(Given records begins)

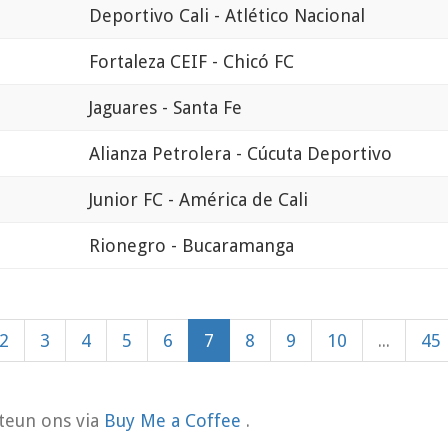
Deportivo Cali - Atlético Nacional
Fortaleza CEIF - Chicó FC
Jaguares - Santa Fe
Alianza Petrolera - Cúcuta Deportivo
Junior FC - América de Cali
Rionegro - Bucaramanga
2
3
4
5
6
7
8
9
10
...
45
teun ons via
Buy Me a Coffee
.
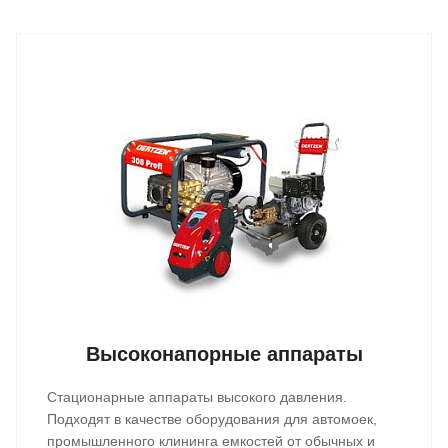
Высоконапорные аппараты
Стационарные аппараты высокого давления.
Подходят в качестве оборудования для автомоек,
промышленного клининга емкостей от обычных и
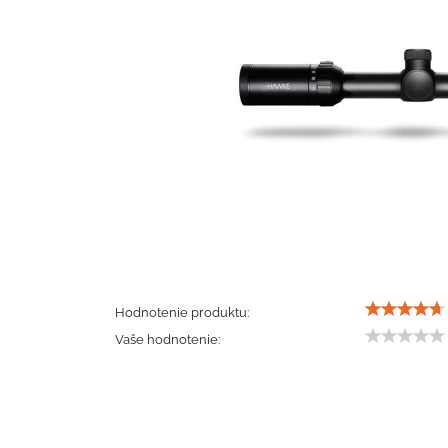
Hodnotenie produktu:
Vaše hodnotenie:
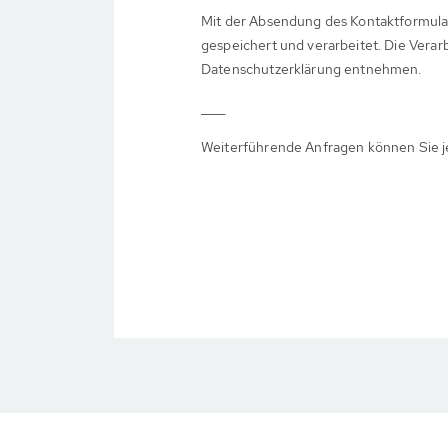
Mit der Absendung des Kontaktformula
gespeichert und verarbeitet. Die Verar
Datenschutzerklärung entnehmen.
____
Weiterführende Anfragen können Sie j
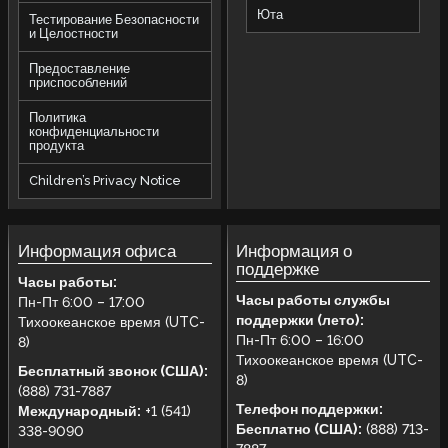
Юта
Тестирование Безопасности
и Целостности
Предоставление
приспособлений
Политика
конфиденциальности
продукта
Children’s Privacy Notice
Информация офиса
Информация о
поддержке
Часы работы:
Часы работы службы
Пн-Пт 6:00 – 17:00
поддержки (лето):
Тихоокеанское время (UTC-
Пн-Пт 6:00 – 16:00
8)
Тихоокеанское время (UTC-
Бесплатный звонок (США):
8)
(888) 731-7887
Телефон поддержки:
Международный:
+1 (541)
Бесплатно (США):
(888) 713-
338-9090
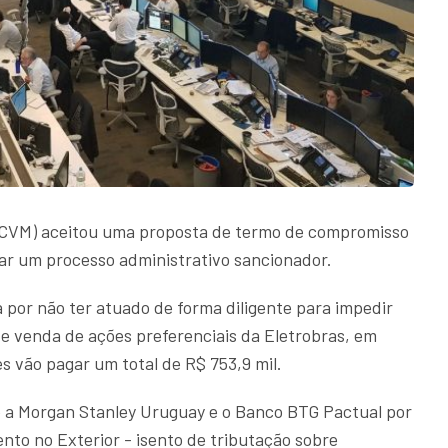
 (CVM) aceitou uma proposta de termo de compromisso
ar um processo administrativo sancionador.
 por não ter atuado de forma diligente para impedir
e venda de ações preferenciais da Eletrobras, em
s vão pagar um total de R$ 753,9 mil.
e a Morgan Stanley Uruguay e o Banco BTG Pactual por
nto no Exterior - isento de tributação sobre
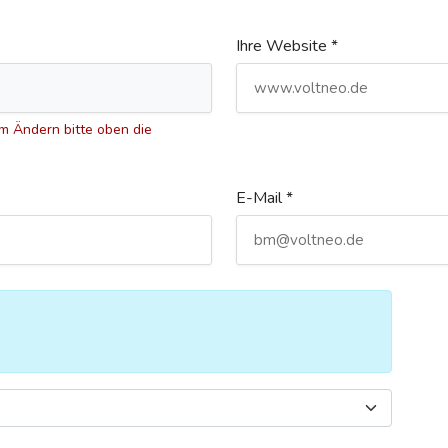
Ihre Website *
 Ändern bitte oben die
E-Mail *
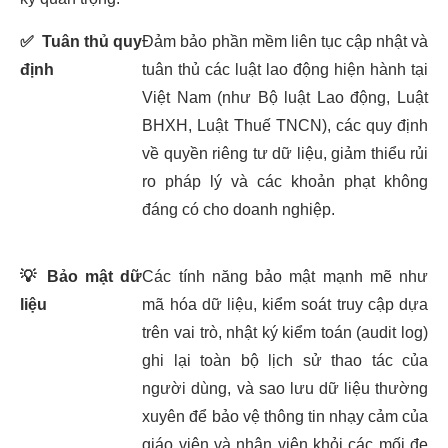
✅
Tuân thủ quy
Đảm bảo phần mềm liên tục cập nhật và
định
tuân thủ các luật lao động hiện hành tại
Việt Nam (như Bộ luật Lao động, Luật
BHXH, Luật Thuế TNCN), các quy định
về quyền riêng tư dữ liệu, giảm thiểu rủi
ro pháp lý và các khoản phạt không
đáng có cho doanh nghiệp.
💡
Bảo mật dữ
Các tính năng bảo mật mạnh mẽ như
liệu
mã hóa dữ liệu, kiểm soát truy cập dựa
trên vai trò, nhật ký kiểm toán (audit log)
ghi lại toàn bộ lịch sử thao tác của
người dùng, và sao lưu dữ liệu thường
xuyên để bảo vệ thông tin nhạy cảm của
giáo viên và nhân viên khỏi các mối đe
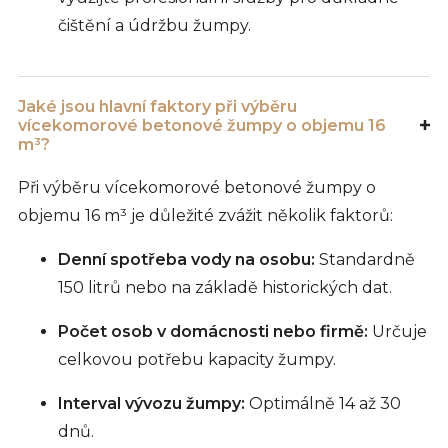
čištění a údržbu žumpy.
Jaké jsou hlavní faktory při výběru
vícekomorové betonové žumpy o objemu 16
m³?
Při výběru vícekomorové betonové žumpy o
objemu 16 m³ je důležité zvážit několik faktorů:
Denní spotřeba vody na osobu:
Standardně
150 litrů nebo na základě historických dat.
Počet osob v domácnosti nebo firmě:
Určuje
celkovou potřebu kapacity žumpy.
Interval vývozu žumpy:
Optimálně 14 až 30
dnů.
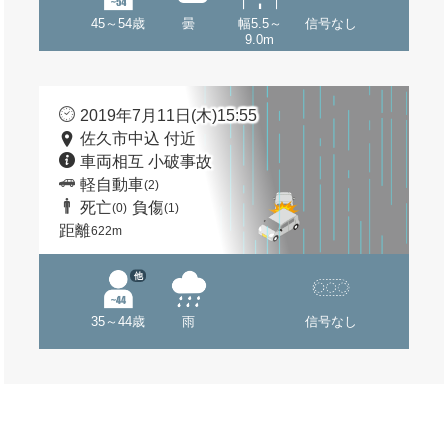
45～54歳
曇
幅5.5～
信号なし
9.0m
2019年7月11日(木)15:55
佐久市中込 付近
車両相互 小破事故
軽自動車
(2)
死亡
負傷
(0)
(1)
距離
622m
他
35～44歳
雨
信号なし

(Given records ends)
(Given records begins)

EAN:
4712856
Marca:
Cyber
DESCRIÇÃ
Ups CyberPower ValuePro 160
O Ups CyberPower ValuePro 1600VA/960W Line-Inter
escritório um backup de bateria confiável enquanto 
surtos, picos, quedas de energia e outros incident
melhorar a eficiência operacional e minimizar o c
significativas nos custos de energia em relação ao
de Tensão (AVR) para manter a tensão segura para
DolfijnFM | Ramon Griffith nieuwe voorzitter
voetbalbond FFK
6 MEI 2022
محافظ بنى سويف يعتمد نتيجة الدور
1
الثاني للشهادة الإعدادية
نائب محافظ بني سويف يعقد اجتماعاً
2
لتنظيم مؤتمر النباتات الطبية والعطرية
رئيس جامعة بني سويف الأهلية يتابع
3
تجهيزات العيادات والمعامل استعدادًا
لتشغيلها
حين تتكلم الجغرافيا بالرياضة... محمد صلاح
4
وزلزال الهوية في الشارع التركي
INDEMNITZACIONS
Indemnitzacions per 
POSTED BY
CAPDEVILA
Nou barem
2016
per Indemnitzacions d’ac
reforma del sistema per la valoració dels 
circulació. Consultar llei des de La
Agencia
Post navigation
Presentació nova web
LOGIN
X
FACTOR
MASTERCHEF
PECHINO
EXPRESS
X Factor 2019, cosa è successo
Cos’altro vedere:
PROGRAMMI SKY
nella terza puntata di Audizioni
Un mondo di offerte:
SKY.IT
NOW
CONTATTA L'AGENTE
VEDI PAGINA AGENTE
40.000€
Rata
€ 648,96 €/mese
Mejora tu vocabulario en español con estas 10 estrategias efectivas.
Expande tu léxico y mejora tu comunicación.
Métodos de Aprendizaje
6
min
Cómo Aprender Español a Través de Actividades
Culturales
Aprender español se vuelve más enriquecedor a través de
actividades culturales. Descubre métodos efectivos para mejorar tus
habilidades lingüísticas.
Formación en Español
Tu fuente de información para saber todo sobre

(Given records ends)
(Given records begins)

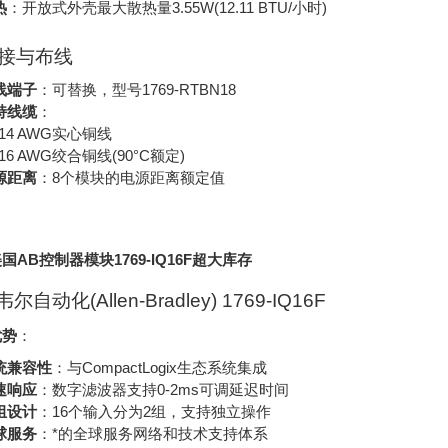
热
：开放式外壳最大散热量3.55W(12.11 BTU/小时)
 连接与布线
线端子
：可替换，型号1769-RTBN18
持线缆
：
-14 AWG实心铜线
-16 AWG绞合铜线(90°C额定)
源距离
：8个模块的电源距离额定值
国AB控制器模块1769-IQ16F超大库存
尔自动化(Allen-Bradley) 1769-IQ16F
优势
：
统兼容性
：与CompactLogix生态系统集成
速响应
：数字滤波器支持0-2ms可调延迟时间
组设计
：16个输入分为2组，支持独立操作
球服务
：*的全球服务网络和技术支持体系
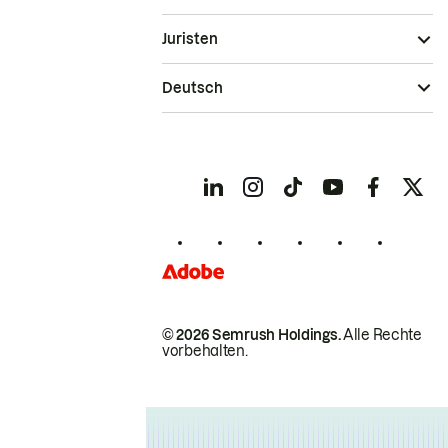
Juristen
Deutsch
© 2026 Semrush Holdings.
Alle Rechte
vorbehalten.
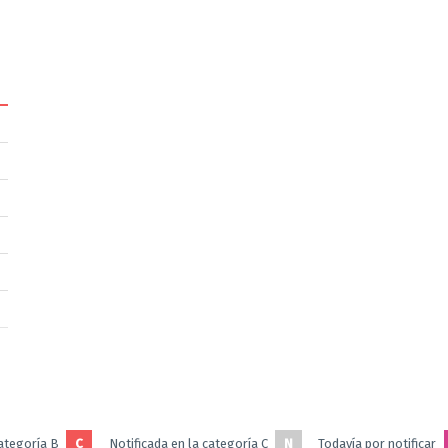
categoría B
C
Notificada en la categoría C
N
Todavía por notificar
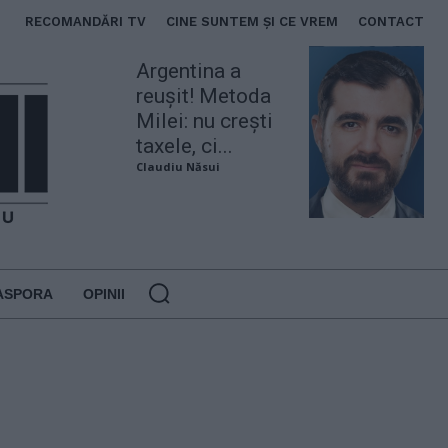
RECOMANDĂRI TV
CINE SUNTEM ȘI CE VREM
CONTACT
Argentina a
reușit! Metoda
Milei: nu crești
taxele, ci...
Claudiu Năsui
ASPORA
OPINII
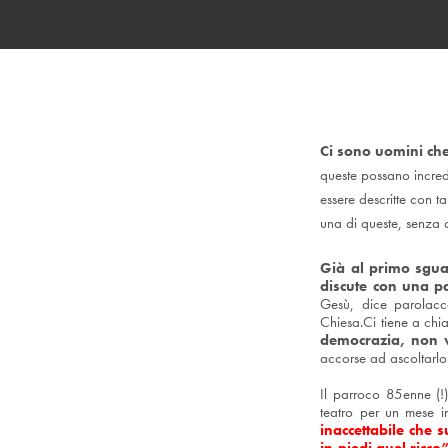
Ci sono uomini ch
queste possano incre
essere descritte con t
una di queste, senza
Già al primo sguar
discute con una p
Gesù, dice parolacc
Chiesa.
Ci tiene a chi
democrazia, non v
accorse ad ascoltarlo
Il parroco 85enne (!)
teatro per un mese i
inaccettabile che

(Given records ends)

→ **What the task asks**
When you find a line in the records that contains the word "energia", copy it.

→ **Exercise solution**
surtos, picos, quedas de energia e outros incident
significativas nos custos de energia em relação ao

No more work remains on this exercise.